### GIVEN ENTRIES ###

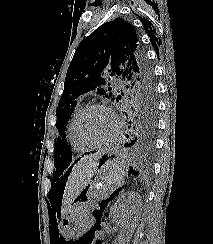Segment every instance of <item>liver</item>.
<instances>
[{
    "mask_svg": "<svg viewBox=\"0 0 213 244\" xmlns=\"http://www.w3.org/2000/svg\"><path fill=\"white\" fill-rule=\"evenodd\" d=\"M104 152H97L81 158L73 167L63 194L62 217L72 201L89 184L98 167V161Z\"/></svg>",
    "mask_w": 213,
    "mask_h": 244,
    "instance_id": "obj_1",
    "label": "liver"
}]
</instances>
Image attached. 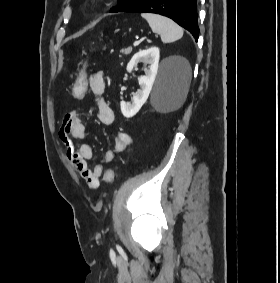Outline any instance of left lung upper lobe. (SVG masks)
<instances>
[{
  "label": "left lung upper lobe",
  "mask_w": 280,
  "mask_h": 283,
  "mask_svg": "<svg viewBox=\"0 0 280 283\" xmlns=\"http://www.w3.org/2000/svg\"><path fill=\"white\" fill-rule=\"evenodd\" d=\"M137 0H118V3L113 7L110 12H123L128 7L133 5Z\"/></svg>",
  "instance_id": "5c2ea615"
}]
</instances>
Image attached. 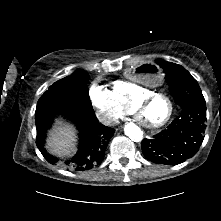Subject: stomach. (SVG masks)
<instances>
[{
    "instance_id": "obj_1",
    "label": "stomach",
    "mask_w": 221,
    "mask_h": 221,
    "mask_svg": "<svg viewBox=\"0 0 221 221\" xmlns=\"http://www.w3.org/2000/svg\"><path fill=\"white\" fill-rule=\"evenodd\" d=\"M165 73V66L159 60H152L143 65H134L128 71V78L134 84H144L147 87L156 86Z\"/></svg>"
}]
</instances>
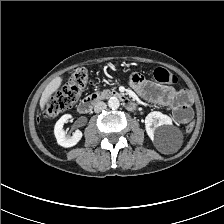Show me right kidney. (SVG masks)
<instances>
[{
	"instance_id": "right-kidney-1",
	"label": "right kidney",
	"mask_w": 224,
	"mask_h": 224,
	"mask_svg": "<svg viewBox=\"0 0 224 224\" xmlns=\"http://www.w3.org/2000/svg\"><path fill=\"white\" fill-rule=\"evenodd\" d=\"M72 118L71 115H63L55 124L54 135L57 139V143L65 148L75 146L82 138L83 134L80 130H76L70 137L66 135L63 130L64 123H67Z\"/></svg>"
}]
</instances>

###

▶ WHAT NEEDS TO BE DONE
Everything from the line containing "Show me right kidney. (SVG masks)" through the final line of the material must be set down exactly, except the pictures.

▶ WORKED SOLUTION
Show me right kidney. (SVG masks)
<instances>
[{
	"instance_id": "right-kidney-1",
	"label": "right kidney",
	"mask_w": 224,
	"mask_h": 224,
	"mask_svg": "<svg viewBox=\"0 0 224 224\" xmlns=\"http://www.w3.org/2000/svg\"><path fill=\"white\" fill-rule=\"evenodd\" d=\"M72 118L71 115H63L55 124L54 135L57 139V143L65 148L75 146L82 138L83 134L80 130H76L70 137L66 135L63 130L64 123H67Z\"/></svg>"
}]
</instances>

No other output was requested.